Slurm job environment variables can be provided separately with -se <name>[=<value>]. When the value is omitted the variables is loaded from the local environment. In addition enviroment variables SLURM_ENV_HELLO=world are loaded by pyslurmutils and send to slurm as HELLO=world.

Environment variables#

Slurm job environment variables can be passed in three ways. For example:

export MYVAR3=MYVALUE3
export SLURM_ENV_MYVAR5=MYVALUE5

ewoksjob worker --pool=slurm \
        -sp environment='{"MYVAR1":"MYVALUE1", "MYVAR2":"MYVALUE2"}'
        -se MYVAR3
        -se MYVAR4=MYVALUE4

In this example, the final Slurm job parameter environment will be:

environment = {
    "MYVAR1": "MYVALUE1",   # from -sp JSON
    "MYVAR2": "MYVALUE2",   # from -sp JSON
    "MYVAR3": "MYVALUE3",   # from local env, referenced by -se
    "MYVAR4": "MYVALUE4",   # from -se argument
    "MYVAR5": "MYVALUE5",   # from SLURM_ENV_*
}

Note that MYVAR3 needs to be referenced by -se to be passed to SLURM.

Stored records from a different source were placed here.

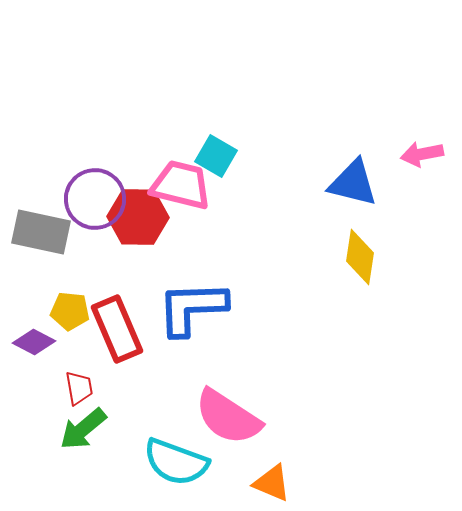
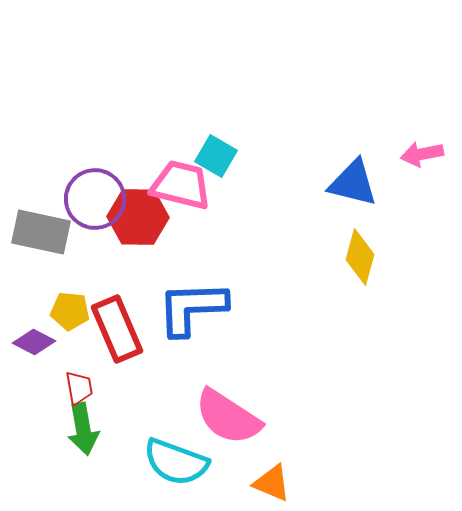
yellow diamond: rotated 6 degrees clockwise
green arrow: rotated 60 degrees counterclockwise
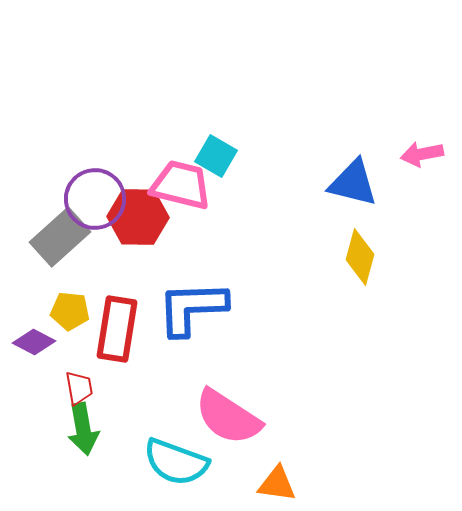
gray rectangle: moved 19 px right, 5 px down; rotated 54 degrees counterclockwise
red rectangle: rotated 32 degrees clockwise
orange triangle: moved 5 px right, 1 px down; rotated 15 degrees counterclockwise
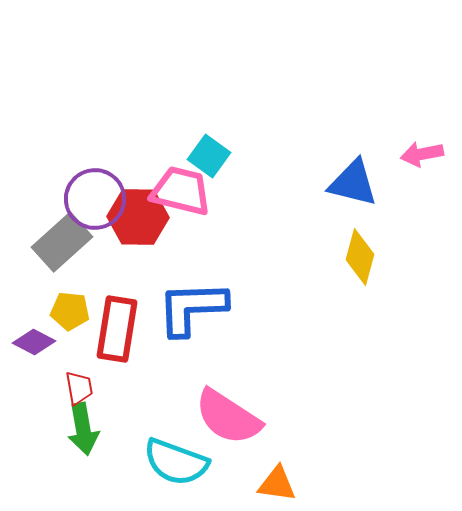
cyan square: moved 7 px left; rotated 6 degrees clockwise
pink trapezoid: moved 6 px down
gray rectangle: moved 2 px right, 5 px down
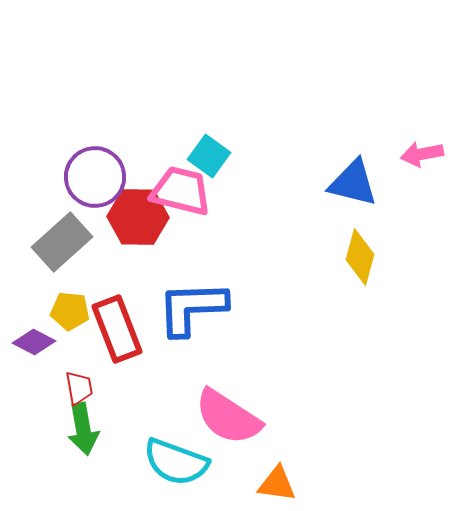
purple circle: moved 22 px up
red rectangle: rotated 30 degrees counterclockwise
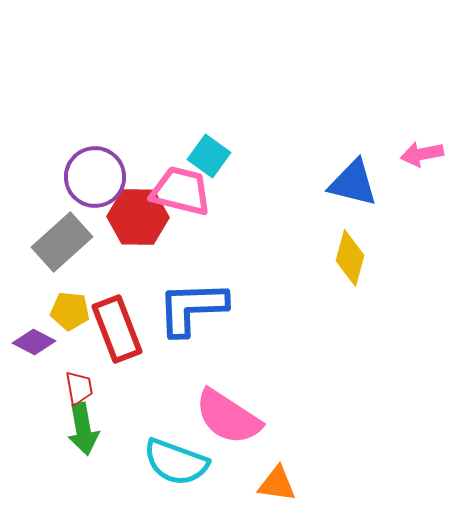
yellow diamond: moved 10 px left, 1 px down
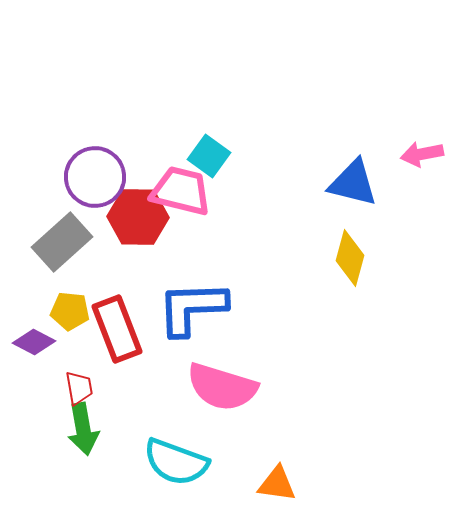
pink semicircle: moved 6 px left, 30 px up; rotated 16 degrees counterclockwise
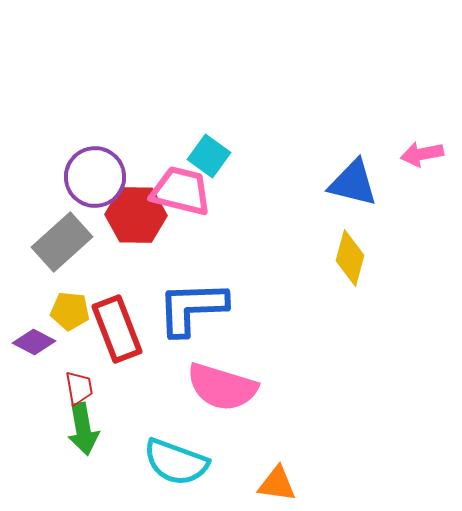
red hexagon: moved 2 px left, 2 px up
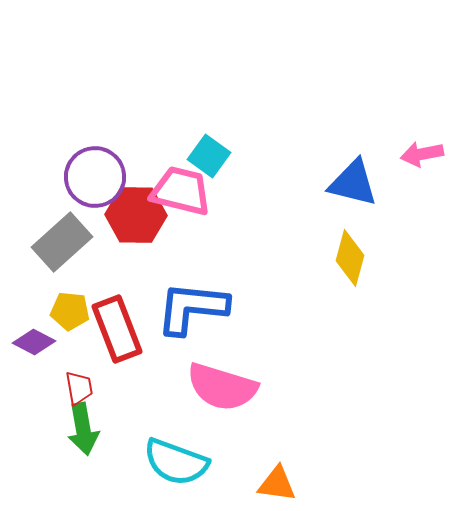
blue L-shape: rotated 8 degrees clockwise
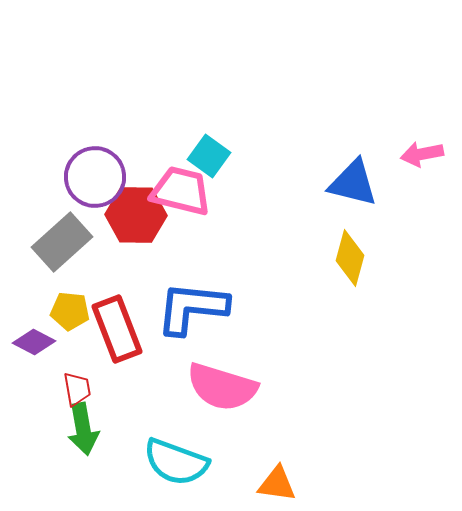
red trapezoid: moved 2 px left, 1 px down
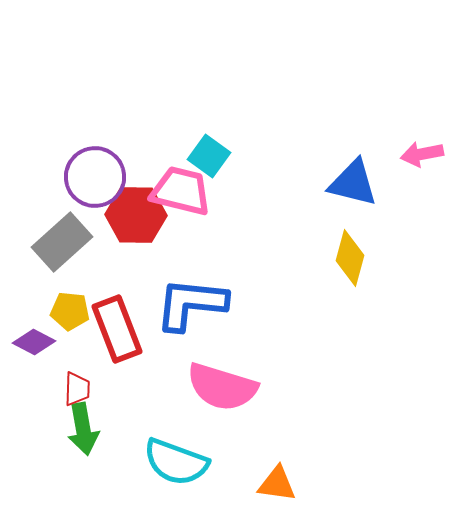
blue L-shape: moved 1 px left, 4 px up
red trapezoid: rotated 12 degrees clockwise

Other environment variables do not get passed automatically unless they start with the prefix SLURM_ENV_ in which case the prefix is stripped before passing the variable to SLURM. For example the local environment variable SLURM_ENV_FOO=bar becomes SLURM job environment variable FOO=bar.

Priority of environment variables from high to low:

  1. -se (explicit Slurm environment variable argument)

  2. -sp (parameters JSON environment)

  3. SLURM_ENV_* (local environment variables prefixed with SLURM_ENV_)

Variables from a higher-priority source override those from lower-priority sources.

Client side#

The client does not have to do anything special. However you can overwrite Slurm job parameters specified by the worker or add additional parameters with the slurm_arguments argument.

from ewoksjob.client import submit

kwargs["slurm_arguments"] = {
    "parameters": {
        "partition": "pname",
        "cpus_per_task": 8,
        "memory_per_cpu": "8GB",
        "time_limit": "02:00:00",
        "tres_per_node": "gres/gpu=1",
        "current_working_directory": "/other/path/to/data",
    },
    "pre_script": "module load myotherenv",
    "python_cmd": "python"
}

future = submit(args=("/path/to/workflow.json",), kwargs=kwargs)
result = future.result(timeout=None)

A description of all possible Slurm parameters can be found here.